* [What you will do]: From the data below, return the exact lines starting at the line containing "Cardigan Carina und Shirt Nora" and ending at the line containing "avanzadas han despertado", both included, and nothing else.
** Opening Records to process block **
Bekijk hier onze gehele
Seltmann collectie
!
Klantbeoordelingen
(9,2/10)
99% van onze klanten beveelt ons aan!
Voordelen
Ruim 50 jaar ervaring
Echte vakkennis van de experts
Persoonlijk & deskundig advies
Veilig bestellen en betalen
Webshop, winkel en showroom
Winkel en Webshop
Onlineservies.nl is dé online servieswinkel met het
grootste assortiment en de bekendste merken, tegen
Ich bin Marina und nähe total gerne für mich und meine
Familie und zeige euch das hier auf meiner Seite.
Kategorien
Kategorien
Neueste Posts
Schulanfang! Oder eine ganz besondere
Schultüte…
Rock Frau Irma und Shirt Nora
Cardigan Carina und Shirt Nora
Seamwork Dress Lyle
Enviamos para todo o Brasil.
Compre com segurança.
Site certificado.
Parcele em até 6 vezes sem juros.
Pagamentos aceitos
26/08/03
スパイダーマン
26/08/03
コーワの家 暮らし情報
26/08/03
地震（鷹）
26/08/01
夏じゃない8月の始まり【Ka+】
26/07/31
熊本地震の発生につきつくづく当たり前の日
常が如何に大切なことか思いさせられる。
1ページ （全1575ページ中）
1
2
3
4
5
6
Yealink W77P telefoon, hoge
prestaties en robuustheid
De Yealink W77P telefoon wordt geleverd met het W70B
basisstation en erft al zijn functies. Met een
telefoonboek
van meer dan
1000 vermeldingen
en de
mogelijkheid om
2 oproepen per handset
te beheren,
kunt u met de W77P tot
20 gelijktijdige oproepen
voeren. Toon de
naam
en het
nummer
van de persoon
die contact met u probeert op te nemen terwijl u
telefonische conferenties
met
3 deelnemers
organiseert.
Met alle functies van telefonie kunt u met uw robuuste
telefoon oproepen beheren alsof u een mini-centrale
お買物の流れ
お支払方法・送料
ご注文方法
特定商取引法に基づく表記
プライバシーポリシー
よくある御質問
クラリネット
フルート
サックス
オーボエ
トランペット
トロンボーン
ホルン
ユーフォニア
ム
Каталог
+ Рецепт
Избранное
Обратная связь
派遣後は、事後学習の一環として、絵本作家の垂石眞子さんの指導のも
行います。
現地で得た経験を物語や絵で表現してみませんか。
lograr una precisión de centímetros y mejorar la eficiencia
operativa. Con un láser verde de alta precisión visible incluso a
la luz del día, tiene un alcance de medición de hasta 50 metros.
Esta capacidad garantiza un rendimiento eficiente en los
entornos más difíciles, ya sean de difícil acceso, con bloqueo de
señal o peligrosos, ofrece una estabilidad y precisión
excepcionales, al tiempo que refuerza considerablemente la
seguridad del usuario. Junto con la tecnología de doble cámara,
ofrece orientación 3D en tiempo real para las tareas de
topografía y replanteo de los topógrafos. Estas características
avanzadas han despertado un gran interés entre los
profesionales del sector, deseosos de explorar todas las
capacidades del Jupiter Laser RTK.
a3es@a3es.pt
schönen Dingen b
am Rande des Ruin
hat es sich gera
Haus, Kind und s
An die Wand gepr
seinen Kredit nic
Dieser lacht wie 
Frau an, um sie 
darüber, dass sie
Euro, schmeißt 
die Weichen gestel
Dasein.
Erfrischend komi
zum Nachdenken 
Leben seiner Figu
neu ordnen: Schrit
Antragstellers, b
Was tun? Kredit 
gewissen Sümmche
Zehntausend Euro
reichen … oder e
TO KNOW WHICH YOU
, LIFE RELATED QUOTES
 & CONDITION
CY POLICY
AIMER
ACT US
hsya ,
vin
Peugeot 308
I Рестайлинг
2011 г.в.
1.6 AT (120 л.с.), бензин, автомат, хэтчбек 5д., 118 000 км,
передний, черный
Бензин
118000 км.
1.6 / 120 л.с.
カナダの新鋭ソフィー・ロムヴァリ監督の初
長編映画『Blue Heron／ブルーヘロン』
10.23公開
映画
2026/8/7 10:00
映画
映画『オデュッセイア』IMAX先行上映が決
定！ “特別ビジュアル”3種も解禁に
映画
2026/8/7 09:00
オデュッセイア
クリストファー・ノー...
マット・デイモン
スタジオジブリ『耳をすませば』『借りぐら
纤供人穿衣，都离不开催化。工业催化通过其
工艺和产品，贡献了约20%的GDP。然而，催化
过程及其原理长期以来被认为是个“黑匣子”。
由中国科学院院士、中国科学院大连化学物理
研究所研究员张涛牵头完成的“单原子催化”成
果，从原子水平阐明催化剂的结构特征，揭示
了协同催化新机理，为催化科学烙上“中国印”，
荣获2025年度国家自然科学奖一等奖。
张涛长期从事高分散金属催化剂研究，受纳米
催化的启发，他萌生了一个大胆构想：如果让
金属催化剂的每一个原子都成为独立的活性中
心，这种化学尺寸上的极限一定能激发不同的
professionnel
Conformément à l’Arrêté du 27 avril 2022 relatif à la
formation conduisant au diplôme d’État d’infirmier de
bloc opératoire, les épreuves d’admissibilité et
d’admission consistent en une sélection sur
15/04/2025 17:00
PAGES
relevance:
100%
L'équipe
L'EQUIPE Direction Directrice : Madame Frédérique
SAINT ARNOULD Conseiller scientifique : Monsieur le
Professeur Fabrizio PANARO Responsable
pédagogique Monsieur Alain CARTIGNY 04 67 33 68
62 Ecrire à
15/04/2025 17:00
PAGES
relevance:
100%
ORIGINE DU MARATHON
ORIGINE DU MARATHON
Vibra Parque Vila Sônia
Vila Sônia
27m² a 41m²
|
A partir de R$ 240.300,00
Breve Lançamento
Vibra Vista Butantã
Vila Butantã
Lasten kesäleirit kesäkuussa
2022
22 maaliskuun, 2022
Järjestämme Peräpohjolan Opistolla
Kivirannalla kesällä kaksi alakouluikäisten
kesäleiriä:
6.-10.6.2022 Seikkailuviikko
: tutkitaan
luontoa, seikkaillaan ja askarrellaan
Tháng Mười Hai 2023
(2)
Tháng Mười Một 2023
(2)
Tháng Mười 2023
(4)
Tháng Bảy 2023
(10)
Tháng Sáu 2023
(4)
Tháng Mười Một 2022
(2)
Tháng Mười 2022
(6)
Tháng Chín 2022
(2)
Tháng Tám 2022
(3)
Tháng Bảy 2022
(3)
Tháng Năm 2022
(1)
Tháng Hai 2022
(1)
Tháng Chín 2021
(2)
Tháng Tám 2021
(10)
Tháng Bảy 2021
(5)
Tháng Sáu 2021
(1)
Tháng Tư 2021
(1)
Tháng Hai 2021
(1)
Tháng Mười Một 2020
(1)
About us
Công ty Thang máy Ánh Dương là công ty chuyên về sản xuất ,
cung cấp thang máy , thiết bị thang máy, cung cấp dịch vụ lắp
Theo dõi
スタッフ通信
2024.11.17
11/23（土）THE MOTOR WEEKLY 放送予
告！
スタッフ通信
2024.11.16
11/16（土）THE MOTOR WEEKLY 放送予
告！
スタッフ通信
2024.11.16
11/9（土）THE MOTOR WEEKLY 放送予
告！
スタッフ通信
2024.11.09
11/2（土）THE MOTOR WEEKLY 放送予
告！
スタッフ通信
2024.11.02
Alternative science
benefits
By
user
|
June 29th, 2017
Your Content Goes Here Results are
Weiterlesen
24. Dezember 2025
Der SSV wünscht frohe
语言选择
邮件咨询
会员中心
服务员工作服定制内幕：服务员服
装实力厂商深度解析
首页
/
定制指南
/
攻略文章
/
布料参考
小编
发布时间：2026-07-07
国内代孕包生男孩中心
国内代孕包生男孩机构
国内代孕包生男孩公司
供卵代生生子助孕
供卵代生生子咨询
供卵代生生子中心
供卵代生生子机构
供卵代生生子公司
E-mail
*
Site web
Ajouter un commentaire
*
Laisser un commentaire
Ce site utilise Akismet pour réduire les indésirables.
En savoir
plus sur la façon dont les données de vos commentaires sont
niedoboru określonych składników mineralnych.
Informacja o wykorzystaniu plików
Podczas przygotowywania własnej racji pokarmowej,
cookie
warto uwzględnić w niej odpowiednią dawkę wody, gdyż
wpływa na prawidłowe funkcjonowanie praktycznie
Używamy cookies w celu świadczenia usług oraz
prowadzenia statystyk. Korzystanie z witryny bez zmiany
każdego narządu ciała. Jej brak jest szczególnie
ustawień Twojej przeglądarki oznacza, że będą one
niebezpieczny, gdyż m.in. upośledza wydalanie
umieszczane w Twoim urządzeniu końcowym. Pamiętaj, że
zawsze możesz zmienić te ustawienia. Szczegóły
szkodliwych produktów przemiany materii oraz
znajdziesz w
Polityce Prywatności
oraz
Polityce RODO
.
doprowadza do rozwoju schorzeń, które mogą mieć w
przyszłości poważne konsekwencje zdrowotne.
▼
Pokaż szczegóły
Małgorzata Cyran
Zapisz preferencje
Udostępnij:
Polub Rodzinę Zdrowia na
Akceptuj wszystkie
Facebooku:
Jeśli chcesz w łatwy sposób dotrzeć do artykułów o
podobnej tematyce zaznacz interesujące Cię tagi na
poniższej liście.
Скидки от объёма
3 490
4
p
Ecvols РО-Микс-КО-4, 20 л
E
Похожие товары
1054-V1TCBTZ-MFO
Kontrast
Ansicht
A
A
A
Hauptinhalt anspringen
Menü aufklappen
** Closing Records to process block **
* [Exercise solution]:
Cardigan Carina und Shirt Nora
Seamwork Dress Lyle
Enviamos para todo o Brasil.
Compre com segurança.
Site certificado.
Parcele em até 6 vezes sem juros.
Pagamentos aceitos
26/08/03
スパイダーマン
26/08/03
コーワの家 暮らし情報
26/08/03
地震（鷹）
26/08/01
夏じゃない8月の始まり【Ka+】
26/07/31
熊本地震の発生につきつくづく当たり前の日
常が如何に大切なことか思いさせられる。
1ページ （全1575ページ中）
1
2
3
4
5
6
Yealink W77P telefoon, hoge
prestaties en robuustheid
De Yealink W77P telefoon wordt geleverd met het W70B
basisstation en erft al zijn functies. Met een
telefoonboek
van meer dan
1000 vermeldingen
en de
mogelijkheid om
2 oproepen per handset
te beheren,
kunt u met de W77P tot
20 gelijktijdige oproepen
voeren. Toon de
naam
en het
nummer
van de persoon
die contact met u probeert op te nemen terwijl u
telefonische conferenties
met
3 deelnemers
organiseert.
Met alle functies van telefonie kunt u met uw robuuste
telefoon oproepen beheren alsof u een mini-centrale
お買物の流れ
お支払方法・送料
ご注文方法
特定商取引法に基づく表記
プライバシーポリシー
よくある御質問
クラリネット
フルート
サックス
オーボエ
トランペット
トロンボーン
ホルン
ユーフォニア
ム
Каталог
+ Рецепт
Избранное
Обратная связь
派遣後は、事後学習の一環として、絵本作家の垂石眞子さんの指導のも
行います。
現地で得た経験を物語や絵で表現してみませんか。
lograr una precisión de centímetros y mejorar la eficiencia
operativa. Con un láser verde de alta precisión visible incluso a
la luz del día, tiene un alcance de medición de hasta 50 metros.
Esta capacidad garantiza un rendimiento eficiente en los
entornos más difíciles, ya sean de difícil acceso, con bloqueo de
señal o peligrosos, ofrece una estabilidad y precisión
excepcionales, al tiempo que refuerza considerablemente la
seguridad del usuario. Junto con la tecnología de doble cámara,
ofrece orientación 3D en tiempo real para las tareas de
topografía y replanteo de los topógrafos. Estas características
avanzadas han despertado un gran interés entre los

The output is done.